What will change at the French Council of Muslim Worship, which wants to become more representative of the “field”

The French Council of Muslim Faith (CFCM), former body for dialogue between the executive and Muslims in France, has implemented new governance aimed at better representing actors on the ground, we learned this Monday from the ‘association. A new electoral regulation, provided for by the statutes voted in March 2023, was adopted on Saturday to set up departmental structures “in which all mosques in France can sit”, specifies in a press release the association, which was from 2003 to 2021 the State’s interlocutor on the organization of Muslim worship.

“The new CFCM will start from the local base towards the national level” to “give back the voice to the actors on the ground, elected by their peers, who will have the necessary and sufficient legitimacy to defend the interests of the Muslim faith,” adds the press release. The CFCM, which plans next elections “in 2024”, also recorded the end of the co-optation system which meant that half of its members were designated by federations of mosques attached to the countries of origin (Algeria, Morocco, Turkey). .

Competition with Forif

“This designation system, judged by many actors in the field to be arbitrary and undemocratic, had discredited the CFCM and seriously hampered its functioning,” adds the press release. Going through a crisis of representativeness, blocked by internal opposition and weakened by departures, the CFCM was disavowed in 2021 by the executive which had launched at the beginning of 2022 the Forum de l’Islam de France (Forif), made up of actors from land designated by the prefects. It has continued to exist since then, with new statutes, and regularly takes the floor in public debate.

A second session of the Forif must be scheduled in the “coming weeks”, according to Interior. By reorganizing itself, the CFCM wants to provide “pluralist interlocutors, without borders of affiliation,” explained Mohammed Moussaoui, president of the CFCM and the Union of Mosques of France.
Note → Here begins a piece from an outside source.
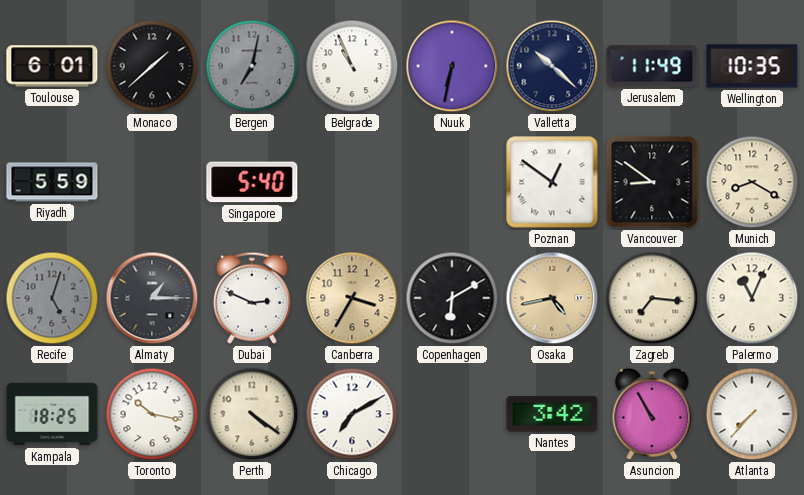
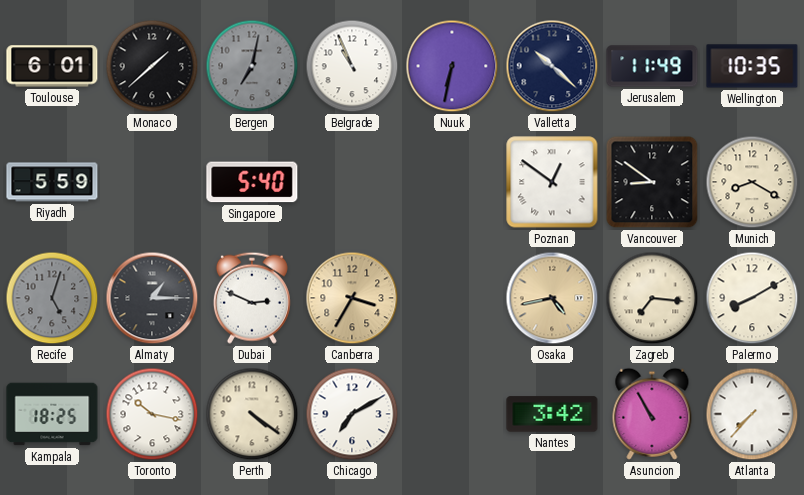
Copenhagen: 6:10 -> none
Palermo: 11:04 -> 8:10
The CFCM calls on “all mosques in France to support this new form of representation of Muslim worship”. In 2020, when the CFCM was still the body for dialogue with the State, “more than 1,100 mosques” participated in its internal election, according to the press release.

This announcement comes as public authorities are working to end the system of “imams seconded” by other countries (Algeria, Turkey, Morocco), effective January 1, with a transition period in the first quarter.